Lo scorso primo luglio è scaduto il contratto ''monstre'' che legava l'argentino al Barcellona, con la Pulce che si trova di fatto tra gli svincolati. Il club blaugrana pensa al rinnovo, ma deve studiare una formula che rispetti i nuovi paletti della lega calcio spagnola, nel frattempo, City e Psg attendono il momento per potersi inserir

Lionel Messi (Foto Ansa)

Puoi chiamarti anche Lionel Messi ed essere il calciatore più famoso e ricco del mondo, ma in tempi di crisi (anche nel calcio) il rischio di rimanere senza contratto non risparmia nessuno. È proprio il caso del fenomeno argentino, che lo scorso primo luglio ha visto scadere il contratto che lo legava al Barcellona, senza aver ancora firmato un eventuale rinnovo con il club blaugrana. Al momento la ''Pulce'' sta trascinando l'Argentina in Coppa America a suon di gol e assist, in uno status da svincolato di lusso. Nulla di strano quando si tratta di calciatori meno rinomati, magari a fine carriera o in rotta con il club, ma se di mezzo c'è uno come Lionel Messi la questione prende tutta un'altra piega.

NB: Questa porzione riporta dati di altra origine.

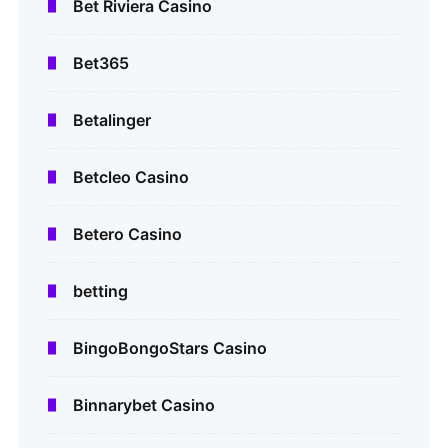
Bet Riviera Casino
Bet365
Betalinger
Betcleo Casino
Betero Casino
betting
BingoBongoStars Casino
Binnarybet Casino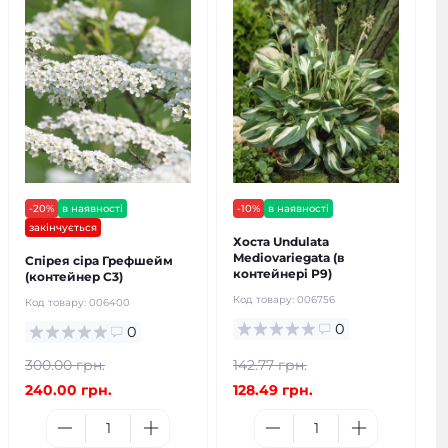
-20%
в наявності
-10%
в наявності
закінчується
Хоста Undulata
Mediovariegata (в
Спірея сіра Грефшейм
контейнері Р9)
(контейнер С3)
Код товару:
006756
Код товару:
006400
0
0
300.00 грн.
142.77 грн.
240.00 грн.
128.49 грн.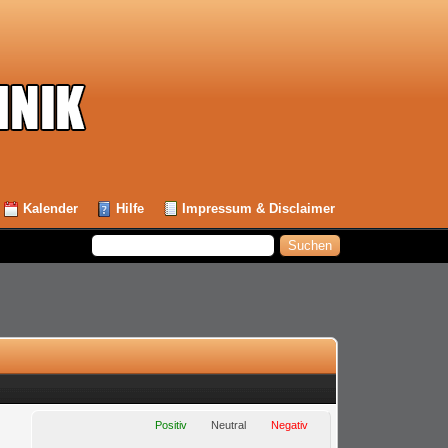
Kalender
Hilfe
Impressum & Disclaimer
Positiv
Neutral
Negativ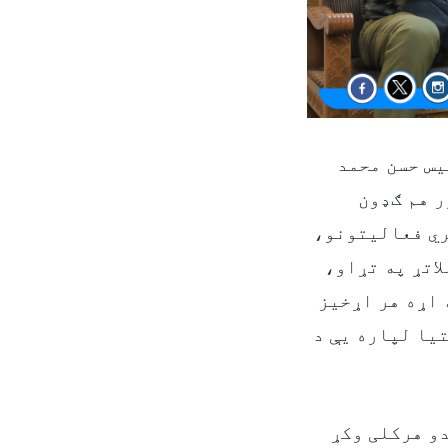
 سیمه‌ییز دفتر رئیس حسن محمد
انون مور هم ګډون
ري فعالیتونو،
اتړ په تړاو،
 اړه هر اړخیز
یا لپاره یې د
نو د پراخېدو هرکلی وکړ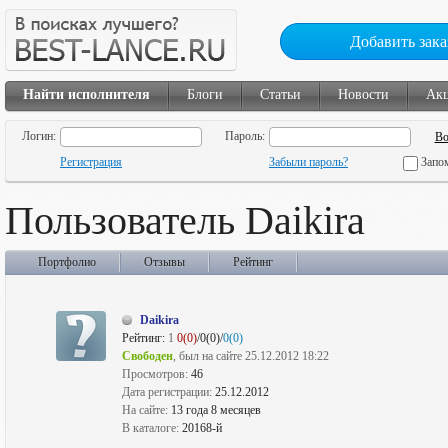
Добавить зака
Найти исполнителя
Блоги
Статьи
Новости
Ак
Логин:
Пароль:
Регистрация
Забыли пароль?
Запо
Пользователь Daikira
Портфолио
Отзывы
Рейтинг
Daikira
Рейтинг:
1
0(0)
/0(0)/
0(0)
Свободен
, был на сайте 25.12.2012 18:22
Просмотров:
46
Дата регистрации:
25.12.2012
На сайте:
13 года 8 месяцев
В каталоге:
20168-й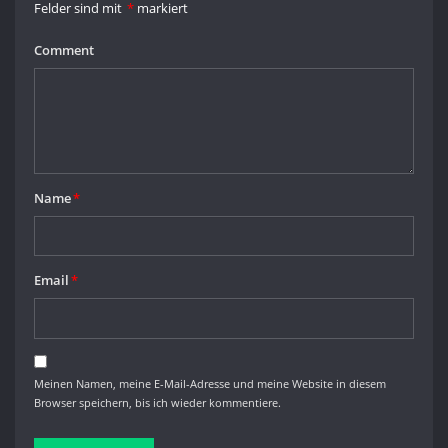
Felder sind mit
*
markiert
Comment
Name
*
Email
*
Meinen Namen, meine E-Mail-Adresse und meine Website in diesem
Browser speichern, bis ich wieder kommentiere.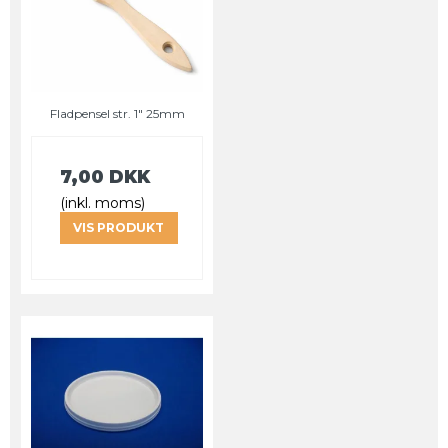
Fladpensel str. 1" 25mm
7,00 DKK
(inkl. moms)
VIS PRODUKT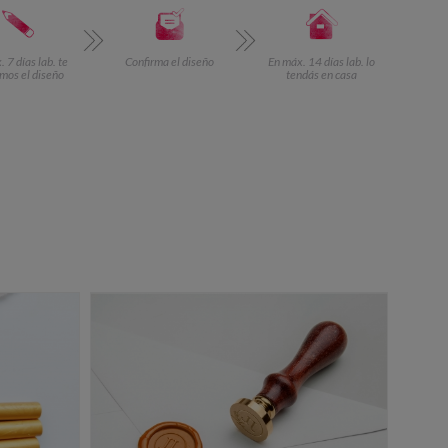
 7 días lab. te
Confirma el diseño
En máx. 14 días lab. lo
mos el diseño
tendás en casa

Messi-Barcellona: come siamo arrivati alla scadenza

Allo stato attuale delle cose Lionel Messi è senza squadra, libero di firmare con qualsiasi club gli offra un contratto, senza andare incontro alle penali previste dal precedente accordo, quello scaduto appunto lo scorso 30 giugno. Un contratto a dir poco mostruoso che ha portato Messi a guadagnare in quattro anni 555.237.619 euro lordi (circa 139 a stagione), cifre che farebbero impallidire qualsiasi datore di lavoro e che, di fatto, hanno messo in grave difficoltà il club blaugrana. Infatti, se è vero che Messi ha portato trofei e prestigio al Barcellona, unica squadra di cui ha vestito la maglia da professionista, sulla 'bilancia'' vanno messi (scusate il gioco di parole) anche  i limiti economici a cui devono sottostare le i club e le singole situazioni finanziarie.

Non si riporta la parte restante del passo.